AITA for disconnecting the WiFi, causing my roommate to miss her shift at work?
A roommate war erupted when a woman took over the WiFi mid-session, accidentally breaking her former roommate’s night shift alarm—and getting her in trouble with her internship. Months of arguments over bills and an impending move-out date set the stage for this digital vandalism.
Meanwhile, the landlord was left footing the bill after the tenant refused to pay. What’s more, a Google Home glitch exposed her dependence on a service she swore she didn’t need.

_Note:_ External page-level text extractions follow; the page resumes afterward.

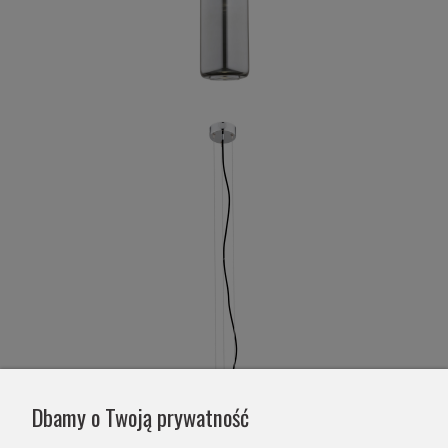
Dbamy o Twoją prywatność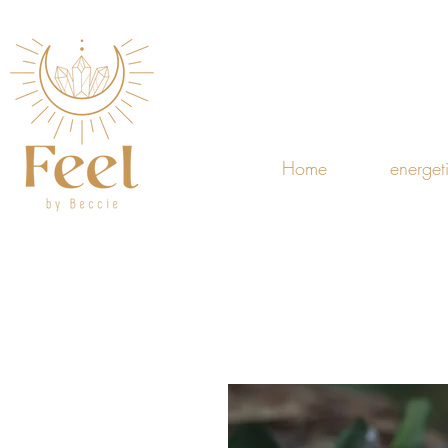
Home
energet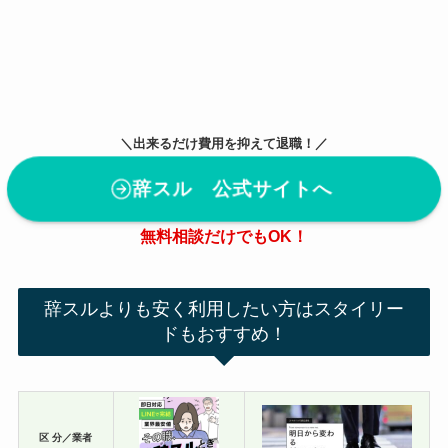
＼出来るだけ費用を抑えて退職！／
辞スル 公式サイトへ
無料相談だけでもOK！
辞スルよりも安く利用したい方はスタイリー
ドもおすすめ！
区 分／業者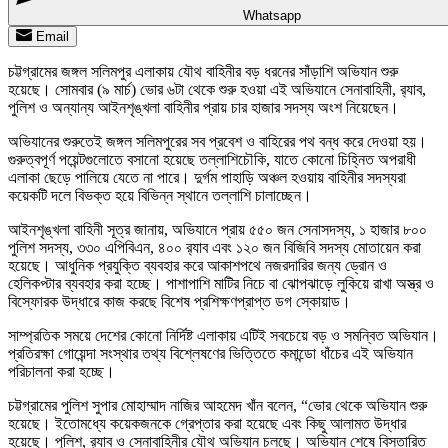
Whatsapp
Email
চট্টগ্রামের জঙ্গল সলিমপুর এলাকায় যৌথ বাহিনীর বড় ধরনের সাঁড়াশি অভিযান শুরু
হয়েছে। সোমবার (৯ মার্চ) ভোর ৬টা থেকে শুরু হওয়া এই অভিযানে সেনাবাহিনী, র‍্যাব,
পুলিশ ও অন্যান্য আইনশৃঙ্খলা বাহিনীর প্রায় চার হাজার সদস্য অংশ নিয়েছেন।
অভিযানের শুরুতেই জঙ্গল সলিমপুরের সব প্রবেশ ও বাহিরের পথ বন্ধ করে দেওয়া হয়।
গুরুত্বপূর্ণ পয়েন্টগুলোতে বসানো হয়েছে তল্লাশিচৌকি, যাতে কোনো চিহ্নিত অপরাধী
এলাকা ছেড়ে পালিয়ে যেতে না পারে। দুর্গম পাহাড়ি অঞ্চল হওয়ায় বাহিনীর সদস্যরা
কয়েকটি দলে বিভক্ত হয়ে বিভিন্ন স্থানে তল্লাশি চালাচ্ছেন।
আইনশৃঙ্খলা বাহিনী সূত্র জানায়, অভিযানে প্রায় ৫৫০ জন সেনাসদস্য, ১ হাজার ৮০০
পুলিশ সদস্য, ৩৩০ এপিবিএন, ৪০০ র‍্যাব এবং ১২০ জন বিজিবি সদস্য মোতায়েন করা
হয়েছে। আধুনিক প্রযুক্তি ব্যবহার করে আকাশপথে নজরদারির জন্য ড্রোন ও
হেলিকপ্টার ব্যবহার করা হচ্ছে। পাশাপাশি মাটির নিচে বা ঝোপঝাড়ে লুকিয়ে রাখা অস্ত্র ও
বিস্ফোরক উদ্ধারে কাজ করছে বিশেষ প্রশিক্ষণপ্রাপ্ত ডগ স্কোয়াড।
সাম্প্রতিক সময়ে দেশের কোনো নির্দিষ্ট এলাকায় এটিই সবচেয়ে বড় ও সমন্বিত অভিযান।
প্রতিরক্ষা গোয়েন্দা সংস্থার তথ্য বিশ্লেষণের ভিত্তিতে কমান্ডো ধাঁচের এই অভিযান
পরিচালনা করা হচ্ছে।
চট্টগ্রামের পুলিশ সুপার মোহাম্মাদ নাজির আহমেদ খাঁন বলেন, “ভোর থেকে অভিযান শুরু
হয়েছে। ইতোমধ্যে কয়েকজনকে গ্রেপ্তার করা হয়েছে এবং কিছু আলামত উদ্ধার
হয়েছে। পুলিশ, র‍্যাব ও সেনাবাহিনীর যৌথ অভিযান চলছে। অভিযান শেষে বিস্তারিত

Complicating matters even more was the early disconnection—hostile or fair?

‘AITA for disconnecting the WiFi, causing my roommate to miss her shift at work?’
Tensions escalate from a fallout, pushing one roommate to plan an exit while bills linger in limbo.



Exhaustion leads to concession on the bill, but rejection of service sparks an early unplugging.

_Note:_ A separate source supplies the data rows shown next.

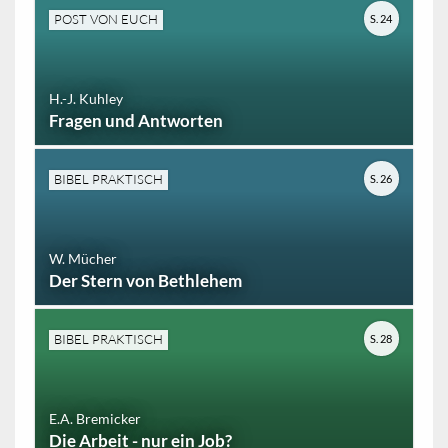
POST VON EUCH
S. 24
H.-J. Kuhley
Fragen und Antworten
BIBEL PRAKTISCH
S. 26
W. Mücher
Der Stern von Bethlehem
BIBEL PRAKTISCH
S. 28
E.A. Bremicker
Die Arbeit - nur ein Job?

The fallout hits when a WiFi-dependent alarm fails, turning a petty move into workplace disaster.




Roommate rifts over utilities expose deeper issues of accountability and communication breakdowns. The bill-payer, drained from disputes, covers the full internet cost after her roommate opts out—yet pulls the plug early, unaware it controls a crucial alarm during probationary employment. At the same time, the holdover insists on no service but relies on it silently, highlighting entitlement. Opposing sides view the early cutoff as justified ownership or unnecessary escalation.
Beyond that, shared living experts stress clear timelines to avoid sabotage perceptions. As conflict resolution specialist Bill Eddy states, “In high-conflict partings, document agreements in writing to prevent ‘he said, she said’ traps that fuel blame” (source: High Conflict Institute, 2021).
What makes it even more complicated is probation risks; one missed shift can jeopardize jobs, underscoring why backups beat dependency on contested resources.
Here’s what the community had to contribute:
The digital jury swiftly acquits the unplugger, mocking the “no WiFi needed” claim while her smart alarm begs to differ—NTA dominates with laughs.
Skeptics call BS on the WiFi alarm excuse, insisting adults own backups and bills—zero sympathy for the freeloader vibe.






![[Reddit User] − ESH. More so her. But you should have just told her. It sure looks deliberate from a neutral point of view to give her a different date,...](https://en.aubtu.biz/wp-content/uploads/2025/10/wp-editor-1761617201090-4.webp)
A minority dings ESH for the sneaky timing, but even they admit pettiness pales against paying nothing yet expecting perks.


The verdict wraps with blunt ownership lessons: pay up or plug in a real clock—blame-shifting won’t reconnect the dots.



The internet owner disconnects service early after covering the full bill, blindsiding a roommate’s WiFi alarm and shift—community rules NTA, citing her no-pay, no-say stance despite dependency. Early cutoff sparks petty debate but not fault.
Who really needs WiFi for an alarm in 2025—genius or disaster? Ever cut a freeloader’s lifeline? Spill your roommate revenge tales!